Le plaisir de la course
Car il ne faut pas confondre le cyclisme avec d’autres disciplines comme l’athlétisme. Comme le disait Anquetil, être champion du monde on s’en fout, mais porter le maillot arc-en-ciel est un grand bonheur. Les cinq bandes sont magnifiques. Le titre beaucoup moins. Le cyclisme est un sport trop incertain, trop dense en jours de compétition pour accorder une importance démesurée au titre de champion du monde. Selon les avis, cela équivaut plus ou moins à une classique majeure. Pour ma part je trouve la victoire sur un Roubaix, une Ronde ou un Milan-San Remo cent fois plus belle. L’accessibilité des championnats du monde n’est pas celle de ces classiques réservées aux spécialistes. Triompher à Roubaix en dépit de Boonen et de Cancellara relève de l’exploit.
La saison cycliste est également trop longue pour être fixée sur l’unique course des mondiaux ; le plus souvent la volonté est de prolonger jusqu’au Tour de Lombardie. Le début de saison n’est pas non plus fixé en fonction de cette échéance tardive. La Vuelta est utilisée comme rehausseur de condition. Par contre la victoire y est rare (Cancellara, Gilbert) et peu prestigieuse. Mieux vaut la sécurité d’une classique acquise en amont. Sagan a assuré au Canada, Pozzatto a engrangé plusieurs succès, Bakelants, réveillé par le Tour, a empoché le Grand Prix de Wallonie.
Le plaisir de course est primordial. Se contraindre à un entraînement acharné pour courir sans le moindre plaisir n’est pas tenable ; Wiggins n’a pas pu prolonger ce schéma une fois le Tour gagné. Rejoindre les routes espagnoles c’est se priver de cette joie inhérente à la compétition cycliste, cet affrontement tactique, moral, physique si particulier des courses d’un jour. Sur la Vuelta la victoire se jouera dans l’unique final, sans tension préalable, ou au terme d’une échappée. Une classique à l’inverse nécessitera des heures d’attention, de jugement, d’instinct. Elle laisse la possibilité de l’effort total, complet, après lequel le coureur chancelant au cœur de sa sublime souffrance remplit son esprit d’un calme absolu.

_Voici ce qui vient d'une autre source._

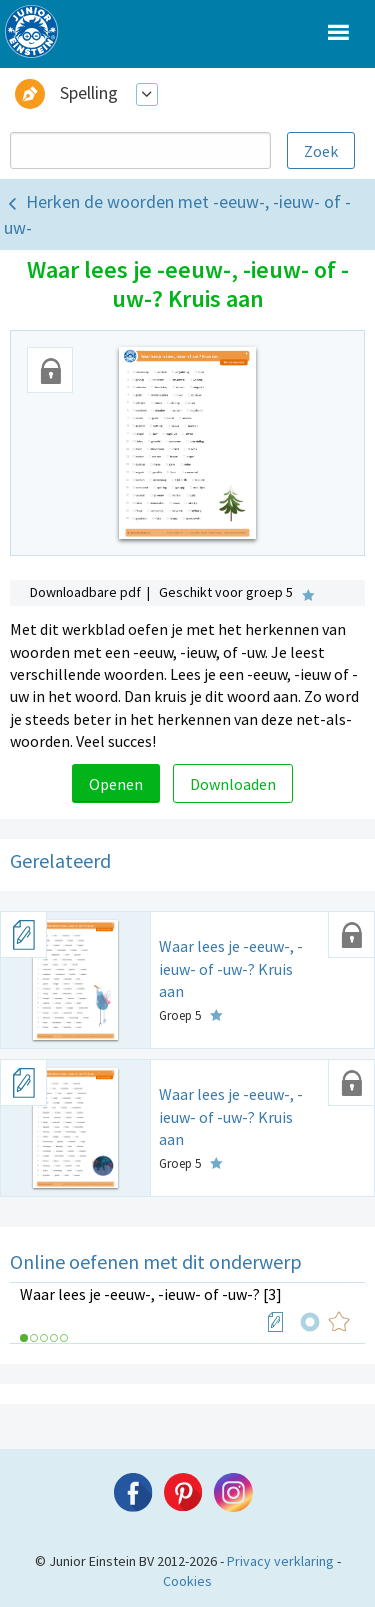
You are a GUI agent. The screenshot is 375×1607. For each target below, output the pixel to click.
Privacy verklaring (280, 1561)
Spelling (89, 92)
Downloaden (233, 784)
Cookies (187, 1581)
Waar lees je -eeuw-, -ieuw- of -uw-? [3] (151, 1294)
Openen (116, 784)
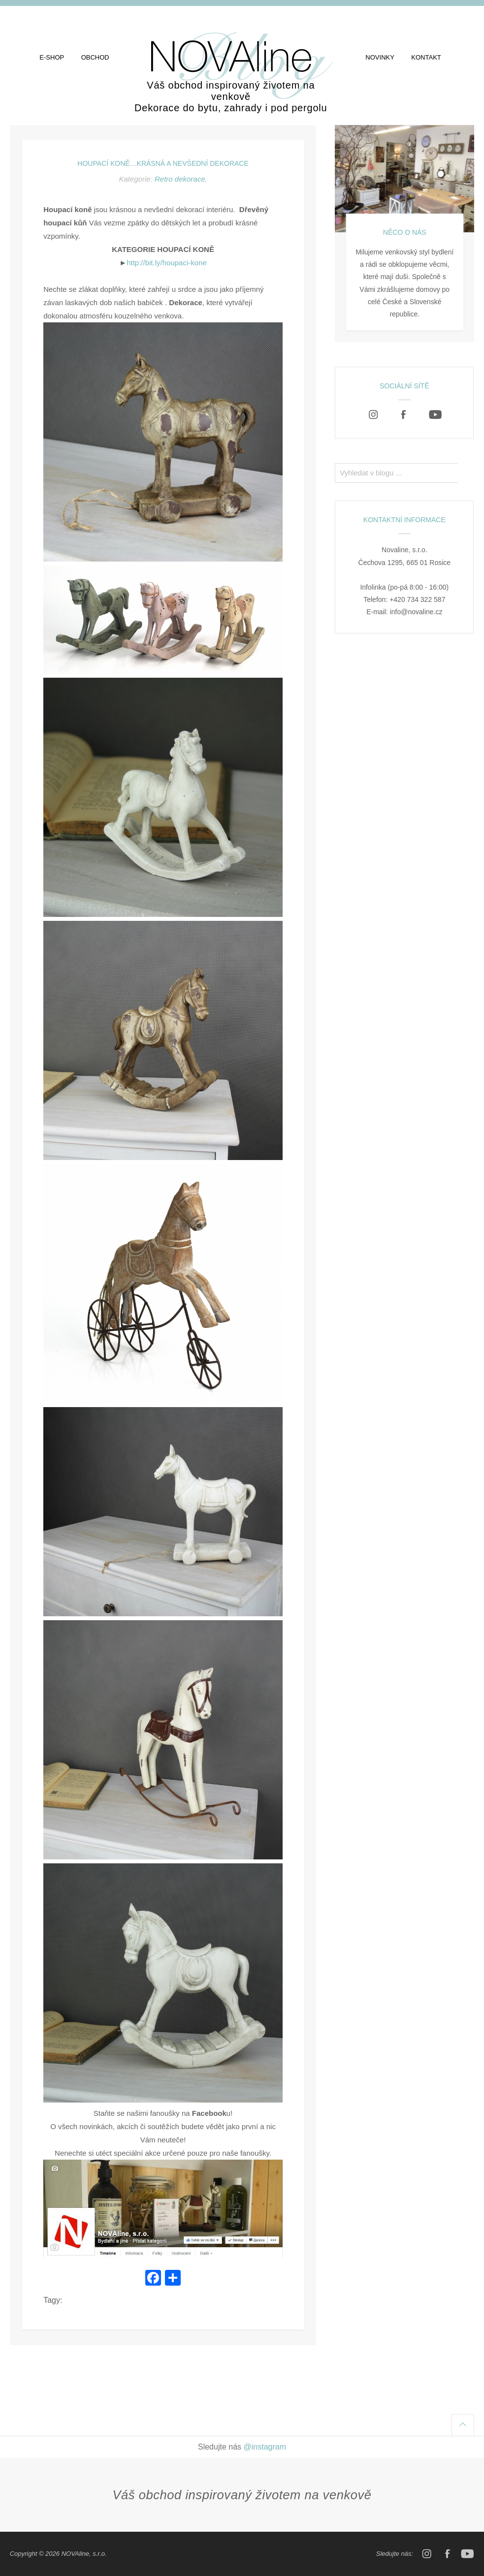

C’est l’occasion de participer à des courses bien plus belles et attractives. Hambourg reste une belle occasion de jauger les sprinteurs, comme Paris-Bruxelles ou le Grand Prix de Fourmies. Plouay fut superbement animée, bien que décevante dans son achèvement. A l’inverse Québec offrit un final magnifique mais une course ennuyeuse.
La plus belle, une des trois plus belles de l’année après Paris-Roubaix et Liège-Bastogne-Liège, fut celle de Montréal. La FDJ emballa la course à plus de soixante kilomètres de la ligne. Le peloton à chaque tout souffrait atrocement, s’étirait, perdait quelques unités avant que l’instant attendu arrive, l’éclatement définitif propulsant les hommes forts, réduisant à quelques unités le groupe de tête, isolant un Peter Sagan qui sut malgré tout régir, une première fois seul à 20 kilomètres, une deuxième fois s’échappant définitivement pour s’imposer en solitaire, refusant la risque d’une arrivée massive. L’incertitude fut constante. Les échappées à chaque fois semblaient pouvoir l’emporter. Froome, Contador ou Hesjedal, vainqueurs de Grands Tours, se relayaient dans les offensives. Il fallut un champion pour briser leur élan.